On March 1st I was a guest at the Georgetown Swirl, a central Texas town that has celebrated Texas wines with local culinary fare for the last 5 years. The square was filled with music, cowboy hats, boots and the occasional Hawaiian shirt. The event was understandably sold out and attended by hundreds of locals. I started at the historic County building in the middle of the square and was armed with a map, glass and tasting tray. I followed the happiness around the square to the assigned swirl stops. I commenced at the Georgetown Winery and tasted three varietals: Sweet White, a dessert wine that was charming, then on to Chardonnay and Merlot. The winery has won several awards in the Best Dessert Wine competitions. I enjoyed the Sweet White with the history of the family Czech heritage commencing in Texas in 1891 and how the winery had acres of locally planted grapes while purchasing the remainder. It brought the local artisanship that I am looking for in my new home. I carried on my trip with a side bar to Galaxy Cupcake Bakery who was named 4th in The Learning Channel’s Bodacious Bakeries, Best Food Ever competition.

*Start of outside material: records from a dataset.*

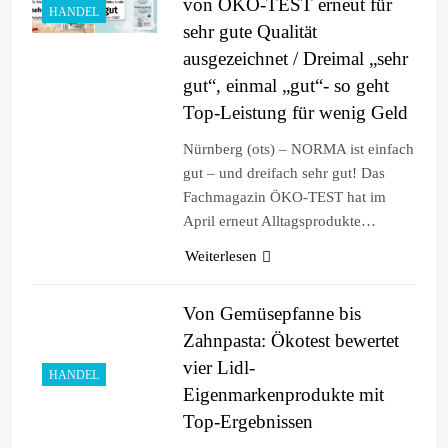
von ÖKO-TEST erneut für
HANDEL
sehr gute Qualität
ausgezeichnet / Dreimal „sehr
gut“, einmal „gut“- so geht
Top-Leistung für wenig Geld
Nürnberg (ots) – NORMA ist einfach
gut – und dreifach sehr gut! Das
Fachmagazin ÖKO-TEST hat im
April erneut Alltagsprodukte…
Weiterlesen
Von Gemüsepfanne bis
Zahnpasta: Ökotest bewertet
vier Lidl-
HANDEL
Eigenmarkenprodukte mit
Top-Ergebnissen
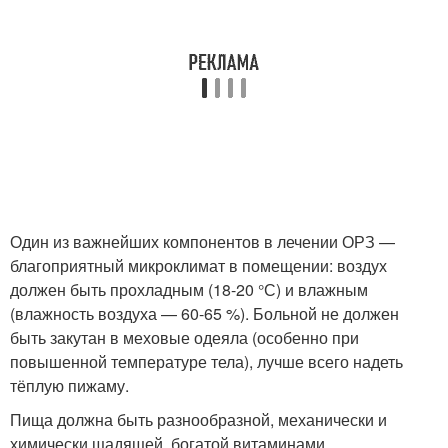
Один из важнейших компонентов в лечении ОРЗ —
благоприятный микроклимат в помещении: воздух
должен быть прохладным (18-20 °С) и влажным
(влажность воздуха — 60-65 %). Больной не должен
быть закутан в меховые одеяла (особенно при
повышенной температуре тела), лучше всего надеть
тёплую пижаму.
Пища должна быть разнообразной, механически и
химически щадящей, богатой витаминами,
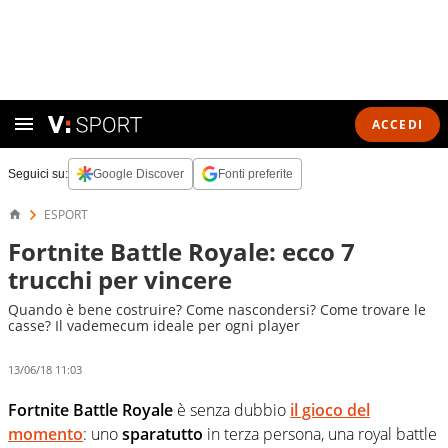
ACCEDI
Seguici su:
Google Discover
Fonti preferite
ESPORT
Fortnite Battle Royale: ecco 7
trucchi per vincere
Quando è bene costruire? Come nascondersi? Come trovare le
casse? Il vademecum ideale per ogni player
13/06/18 11:03
Fortnite Battle Royale
è senza dubbio
il gioco del
momento
: uno
sparatutto
in terza persona, una royal battle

My next stop was at Grape Creek Vineyards where I was introduced to the Muscat-Canelli, a light dessert wine with a crisp finish of grapefruit. I felt I was back in Napa and found a great dessert wine that I would serve as a special occasion wine with a price that I could afford to have all the time. The Muscat-Canelli grape historically hails from the Piedmont region of Italy. It is heavily used in brandies, liqueurs and your grandmother’s Asti Spun Ante. However on its own, it was wonderful. I carried on with the Rendezvous, a blend of Mourverde, Syrah, Cinsualt and white Viognier.
I finished my tasting at the wine bar and was introduced to their white wine Viognier, pronounced Vee-ohn-yay not Wagner. I am quickly becoming a fan of the full bodied Viognier that hails from the Northern Rhone Valley with highlights of peaches and apricots and how it can adapt. The Viognier grape was slowing falling off the map and was reintroduced to the United States in the 1980s. I am pleased to learn that in Fredericksburg, Pedernales Cellars 2011 Viognier won at the San Francisco International Wine Competition and the Grand Gold at the Lyon International Wine Competition. How did I miss this when I have gone up to Fredericksburg for years to shop and buy jelly?

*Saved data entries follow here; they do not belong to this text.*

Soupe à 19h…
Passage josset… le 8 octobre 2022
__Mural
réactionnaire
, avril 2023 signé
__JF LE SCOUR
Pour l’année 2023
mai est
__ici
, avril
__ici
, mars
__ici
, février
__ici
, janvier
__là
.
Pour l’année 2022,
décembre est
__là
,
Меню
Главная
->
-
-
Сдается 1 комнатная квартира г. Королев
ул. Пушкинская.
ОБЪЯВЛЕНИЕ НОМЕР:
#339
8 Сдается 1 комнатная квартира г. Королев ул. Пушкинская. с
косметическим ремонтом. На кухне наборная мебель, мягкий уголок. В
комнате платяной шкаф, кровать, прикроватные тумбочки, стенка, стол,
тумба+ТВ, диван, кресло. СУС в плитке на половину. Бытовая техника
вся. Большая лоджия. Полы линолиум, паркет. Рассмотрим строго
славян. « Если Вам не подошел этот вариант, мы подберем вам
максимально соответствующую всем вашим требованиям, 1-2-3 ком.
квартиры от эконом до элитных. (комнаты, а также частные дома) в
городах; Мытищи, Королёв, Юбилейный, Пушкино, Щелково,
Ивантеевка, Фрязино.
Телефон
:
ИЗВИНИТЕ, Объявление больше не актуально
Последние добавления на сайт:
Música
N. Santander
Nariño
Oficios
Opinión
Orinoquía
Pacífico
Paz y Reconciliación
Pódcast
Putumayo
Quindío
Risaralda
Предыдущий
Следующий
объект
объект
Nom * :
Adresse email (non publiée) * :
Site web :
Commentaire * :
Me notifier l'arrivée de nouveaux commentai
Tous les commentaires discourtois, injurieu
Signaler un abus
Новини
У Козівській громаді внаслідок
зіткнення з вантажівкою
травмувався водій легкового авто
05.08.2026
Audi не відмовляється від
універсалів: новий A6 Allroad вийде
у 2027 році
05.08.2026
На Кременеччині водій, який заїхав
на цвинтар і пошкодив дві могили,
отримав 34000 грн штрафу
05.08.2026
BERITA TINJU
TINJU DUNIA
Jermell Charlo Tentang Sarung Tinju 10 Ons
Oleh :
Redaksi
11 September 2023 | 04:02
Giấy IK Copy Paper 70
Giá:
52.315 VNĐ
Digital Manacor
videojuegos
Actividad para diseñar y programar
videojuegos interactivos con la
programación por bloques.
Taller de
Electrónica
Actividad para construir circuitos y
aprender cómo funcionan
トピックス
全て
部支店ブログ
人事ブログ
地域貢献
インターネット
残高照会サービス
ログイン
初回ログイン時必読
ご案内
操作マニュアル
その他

The Georgetown Swirl was an amazing introduction to local wines and the square. Shopkeepers were eager to join the fun as the wine and culinary delights were shared. I found a toy store fun for adults to look around and shop for kids. Another shop showcased local craft work and is manned by all volunteers. Williamson County history was readily available at the old bank. The event also enabled me to talk with so many others on how they enjoy the event and come annually. A band of “Dickens” dressed people mulling around the square, could not wait to tell you how they loved the wine and where their favorites are in the various shops.
I found myself on the second block of my night at the Georgetown Swirl with a dozen cupcakes, 3 bottles of Muscat-Canelli and 1 Viognier, knowing I should head my purchases to the car. The night has rekindled my love of supporting and finding the local winemakers in my new home. I have been introduced to grapes and wine that I would have passed on in favor of my Napa Valley Merlot. I am no longer looking to find what I left behind in Napa with her diverse appellations, but what Central Texas has to offer. I have over 23 new wineries to explore and commence my education of what grapes do well in this climate. Central Texas has become my new local.